### [WHAT THE TASK ASKS]
The material below contains a line with "Brands (459, 166)" and a line with "Powered by Blogger (474, 1192)". Copy exactly those two lines and all lines between them.

--------------------

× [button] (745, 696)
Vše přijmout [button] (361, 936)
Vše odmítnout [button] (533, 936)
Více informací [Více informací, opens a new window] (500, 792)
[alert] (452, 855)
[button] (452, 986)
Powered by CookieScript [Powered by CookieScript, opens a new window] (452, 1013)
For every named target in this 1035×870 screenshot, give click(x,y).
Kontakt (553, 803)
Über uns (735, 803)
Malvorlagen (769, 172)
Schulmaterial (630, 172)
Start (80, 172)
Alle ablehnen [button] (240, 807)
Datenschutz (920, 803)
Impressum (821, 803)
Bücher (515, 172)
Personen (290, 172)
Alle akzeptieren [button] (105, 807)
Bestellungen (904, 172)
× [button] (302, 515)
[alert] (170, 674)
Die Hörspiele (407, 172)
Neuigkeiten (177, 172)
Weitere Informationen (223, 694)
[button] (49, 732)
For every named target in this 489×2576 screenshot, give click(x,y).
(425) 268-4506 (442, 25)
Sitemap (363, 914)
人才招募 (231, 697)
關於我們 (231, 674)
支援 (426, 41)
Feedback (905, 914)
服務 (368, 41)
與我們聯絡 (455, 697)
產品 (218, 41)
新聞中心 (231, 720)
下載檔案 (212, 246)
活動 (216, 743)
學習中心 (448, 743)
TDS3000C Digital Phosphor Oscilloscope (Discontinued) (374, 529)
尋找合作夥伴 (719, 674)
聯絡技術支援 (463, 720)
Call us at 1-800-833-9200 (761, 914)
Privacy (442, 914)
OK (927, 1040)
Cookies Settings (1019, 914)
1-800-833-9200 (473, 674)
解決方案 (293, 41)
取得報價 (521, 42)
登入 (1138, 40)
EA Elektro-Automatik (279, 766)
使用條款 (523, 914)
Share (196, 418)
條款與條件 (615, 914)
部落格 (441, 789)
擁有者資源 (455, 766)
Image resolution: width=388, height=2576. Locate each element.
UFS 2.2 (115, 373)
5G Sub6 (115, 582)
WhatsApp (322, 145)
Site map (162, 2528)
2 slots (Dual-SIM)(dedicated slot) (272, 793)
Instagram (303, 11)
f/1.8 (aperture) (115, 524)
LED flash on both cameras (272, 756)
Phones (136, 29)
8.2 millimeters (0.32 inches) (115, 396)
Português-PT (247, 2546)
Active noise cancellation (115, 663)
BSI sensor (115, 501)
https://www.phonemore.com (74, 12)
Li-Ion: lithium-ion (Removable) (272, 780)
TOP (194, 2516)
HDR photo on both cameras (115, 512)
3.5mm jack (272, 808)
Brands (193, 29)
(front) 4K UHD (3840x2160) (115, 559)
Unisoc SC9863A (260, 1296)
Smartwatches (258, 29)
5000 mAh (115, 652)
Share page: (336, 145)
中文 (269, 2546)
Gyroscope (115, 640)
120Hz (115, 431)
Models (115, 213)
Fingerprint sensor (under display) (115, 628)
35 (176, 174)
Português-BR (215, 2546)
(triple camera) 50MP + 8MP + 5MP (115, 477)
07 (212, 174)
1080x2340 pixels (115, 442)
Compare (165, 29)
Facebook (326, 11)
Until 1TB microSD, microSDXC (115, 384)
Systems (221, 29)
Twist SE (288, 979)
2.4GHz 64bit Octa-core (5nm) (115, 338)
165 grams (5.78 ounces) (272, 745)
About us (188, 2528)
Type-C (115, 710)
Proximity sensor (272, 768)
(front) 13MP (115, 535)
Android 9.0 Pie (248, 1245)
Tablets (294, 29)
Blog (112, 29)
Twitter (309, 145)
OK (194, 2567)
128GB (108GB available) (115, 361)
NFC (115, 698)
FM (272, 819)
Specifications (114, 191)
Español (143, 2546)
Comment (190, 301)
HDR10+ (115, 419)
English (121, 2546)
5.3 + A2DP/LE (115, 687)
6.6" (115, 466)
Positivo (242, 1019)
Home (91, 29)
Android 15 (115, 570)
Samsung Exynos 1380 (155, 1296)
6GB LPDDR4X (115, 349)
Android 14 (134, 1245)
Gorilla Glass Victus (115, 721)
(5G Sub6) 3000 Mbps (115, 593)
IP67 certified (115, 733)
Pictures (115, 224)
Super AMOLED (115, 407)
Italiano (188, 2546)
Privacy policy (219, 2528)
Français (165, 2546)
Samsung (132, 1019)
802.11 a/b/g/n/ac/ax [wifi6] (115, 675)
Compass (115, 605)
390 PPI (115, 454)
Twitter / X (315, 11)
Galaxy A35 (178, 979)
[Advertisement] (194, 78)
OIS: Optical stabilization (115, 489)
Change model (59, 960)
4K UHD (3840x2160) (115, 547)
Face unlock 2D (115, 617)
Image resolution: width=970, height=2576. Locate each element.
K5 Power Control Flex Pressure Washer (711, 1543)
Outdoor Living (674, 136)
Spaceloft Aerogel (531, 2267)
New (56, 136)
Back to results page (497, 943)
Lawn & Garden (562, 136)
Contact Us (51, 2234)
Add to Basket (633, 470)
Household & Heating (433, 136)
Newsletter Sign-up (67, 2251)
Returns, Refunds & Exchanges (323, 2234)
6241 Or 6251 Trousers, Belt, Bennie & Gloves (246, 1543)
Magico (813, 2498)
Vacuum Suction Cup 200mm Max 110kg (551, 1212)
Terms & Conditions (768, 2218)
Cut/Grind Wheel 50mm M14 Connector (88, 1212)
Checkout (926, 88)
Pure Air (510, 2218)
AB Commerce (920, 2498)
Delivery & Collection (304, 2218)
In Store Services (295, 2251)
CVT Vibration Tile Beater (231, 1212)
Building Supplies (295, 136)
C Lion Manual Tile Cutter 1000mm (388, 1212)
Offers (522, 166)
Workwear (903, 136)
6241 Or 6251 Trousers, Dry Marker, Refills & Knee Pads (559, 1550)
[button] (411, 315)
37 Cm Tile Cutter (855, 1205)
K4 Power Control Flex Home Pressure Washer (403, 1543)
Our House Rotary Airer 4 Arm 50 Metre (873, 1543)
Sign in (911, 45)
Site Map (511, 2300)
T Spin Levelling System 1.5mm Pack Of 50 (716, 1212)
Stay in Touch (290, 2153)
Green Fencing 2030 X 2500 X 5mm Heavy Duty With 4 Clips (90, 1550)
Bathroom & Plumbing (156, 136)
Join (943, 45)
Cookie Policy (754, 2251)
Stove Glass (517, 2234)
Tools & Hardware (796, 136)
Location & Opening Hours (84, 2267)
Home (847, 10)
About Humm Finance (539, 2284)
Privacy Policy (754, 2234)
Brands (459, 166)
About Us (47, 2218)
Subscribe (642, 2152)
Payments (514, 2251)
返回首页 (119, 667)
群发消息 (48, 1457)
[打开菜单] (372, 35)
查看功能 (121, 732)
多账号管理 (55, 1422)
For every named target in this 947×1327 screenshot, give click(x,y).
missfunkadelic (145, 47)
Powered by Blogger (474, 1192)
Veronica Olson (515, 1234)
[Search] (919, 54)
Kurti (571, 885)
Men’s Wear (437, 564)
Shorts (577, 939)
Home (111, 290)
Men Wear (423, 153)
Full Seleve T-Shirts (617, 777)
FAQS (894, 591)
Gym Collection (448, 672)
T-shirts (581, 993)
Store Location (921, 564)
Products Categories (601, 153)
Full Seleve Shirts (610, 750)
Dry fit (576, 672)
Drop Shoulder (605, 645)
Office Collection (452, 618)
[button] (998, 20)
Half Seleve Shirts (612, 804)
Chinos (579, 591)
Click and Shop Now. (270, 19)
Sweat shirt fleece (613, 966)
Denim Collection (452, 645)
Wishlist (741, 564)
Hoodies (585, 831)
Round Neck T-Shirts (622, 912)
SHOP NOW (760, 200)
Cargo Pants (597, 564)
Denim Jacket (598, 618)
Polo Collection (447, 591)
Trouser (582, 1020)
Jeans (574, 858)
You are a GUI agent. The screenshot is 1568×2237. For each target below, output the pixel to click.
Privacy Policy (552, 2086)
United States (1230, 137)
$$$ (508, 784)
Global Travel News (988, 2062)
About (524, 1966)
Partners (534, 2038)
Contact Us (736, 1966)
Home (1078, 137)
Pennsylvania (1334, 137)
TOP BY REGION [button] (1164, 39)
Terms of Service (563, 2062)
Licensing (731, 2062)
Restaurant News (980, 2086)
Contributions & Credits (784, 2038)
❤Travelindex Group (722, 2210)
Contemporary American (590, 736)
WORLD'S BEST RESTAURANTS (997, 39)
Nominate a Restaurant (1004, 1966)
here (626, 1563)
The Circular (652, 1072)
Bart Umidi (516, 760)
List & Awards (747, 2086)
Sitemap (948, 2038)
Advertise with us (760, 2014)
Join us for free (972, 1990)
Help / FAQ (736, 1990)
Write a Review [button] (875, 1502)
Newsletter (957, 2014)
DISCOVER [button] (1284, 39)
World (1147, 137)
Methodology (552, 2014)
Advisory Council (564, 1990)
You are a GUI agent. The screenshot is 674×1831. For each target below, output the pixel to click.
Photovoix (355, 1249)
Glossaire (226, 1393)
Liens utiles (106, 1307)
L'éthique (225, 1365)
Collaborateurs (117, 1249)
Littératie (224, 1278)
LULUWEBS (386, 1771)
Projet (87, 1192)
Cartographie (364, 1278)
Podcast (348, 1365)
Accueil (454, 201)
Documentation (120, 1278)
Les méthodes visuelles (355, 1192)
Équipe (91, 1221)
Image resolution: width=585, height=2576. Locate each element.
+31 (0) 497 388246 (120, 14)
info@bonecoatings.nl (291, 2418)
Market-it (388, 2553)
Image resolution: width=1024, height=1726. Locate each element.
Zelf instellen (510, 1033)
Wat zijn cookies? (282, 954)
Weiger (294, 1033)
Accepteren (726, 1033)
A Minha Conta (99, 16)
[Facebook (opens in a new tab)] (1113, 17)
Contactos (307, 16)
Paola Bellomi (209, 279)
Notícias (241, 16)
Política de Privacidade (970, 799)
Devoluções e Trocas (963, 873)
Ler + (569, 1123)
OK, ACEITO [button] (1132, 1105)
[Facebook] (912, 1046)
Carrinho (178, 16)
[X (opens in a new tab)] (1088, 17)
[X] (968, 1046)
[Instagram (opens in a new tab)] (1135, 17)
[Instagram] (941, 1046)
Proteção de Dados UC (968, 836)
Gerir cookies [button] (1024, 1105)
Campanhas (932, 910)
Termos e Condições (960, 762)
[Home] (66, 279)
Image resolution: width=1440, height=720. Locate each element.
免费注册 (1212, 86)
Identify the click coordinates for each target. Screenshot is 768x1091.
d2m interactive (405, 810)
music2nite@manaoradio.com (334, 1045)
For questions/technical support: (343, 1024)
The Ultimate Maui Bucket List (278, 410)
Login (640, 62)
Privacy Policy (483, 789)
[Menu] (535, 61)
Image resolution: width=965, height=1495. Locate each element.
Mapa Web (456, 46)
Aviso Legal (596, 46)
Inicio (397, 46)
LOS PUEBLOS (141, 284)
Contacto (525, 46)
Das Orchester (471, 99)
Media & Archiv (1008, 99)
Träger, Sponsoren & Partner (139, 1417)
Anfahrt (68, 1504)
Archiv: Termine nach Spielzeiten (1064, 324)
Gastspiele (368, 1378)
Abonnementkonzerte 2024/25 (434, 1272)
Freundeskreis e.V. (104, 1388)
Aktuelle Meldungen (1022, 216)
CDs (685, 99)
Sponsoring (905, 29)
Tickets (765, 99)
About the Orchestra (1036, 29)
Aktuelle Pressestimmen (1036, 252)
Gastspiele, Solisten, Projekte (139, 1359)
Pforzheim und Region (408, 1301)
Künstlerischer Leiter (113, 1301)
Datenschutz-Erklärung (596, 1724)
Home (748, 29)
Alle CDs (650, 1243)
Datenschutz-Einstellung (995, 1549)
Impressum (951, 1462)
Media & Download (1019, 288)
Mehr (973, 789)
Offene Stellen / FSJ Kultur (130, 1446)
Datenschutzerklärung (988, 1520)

--------------------

### [ANSWER FOR THE TASK]
Brands (459, 166)
About Us (47, 2218)
Subscribe (642, 2152)
Payments (514, 2251)
返回首页 (119, 667)
群发消息 (48, 1457)
[打开菜单] (372, 35)
查看功能 (121, 732)
多账号管理 (55, 1422)
For every named target in this 947×1327 screenshot, give click(x,y).
missfunkadelic (145, 47)
Powered by Blogger (474, 1192)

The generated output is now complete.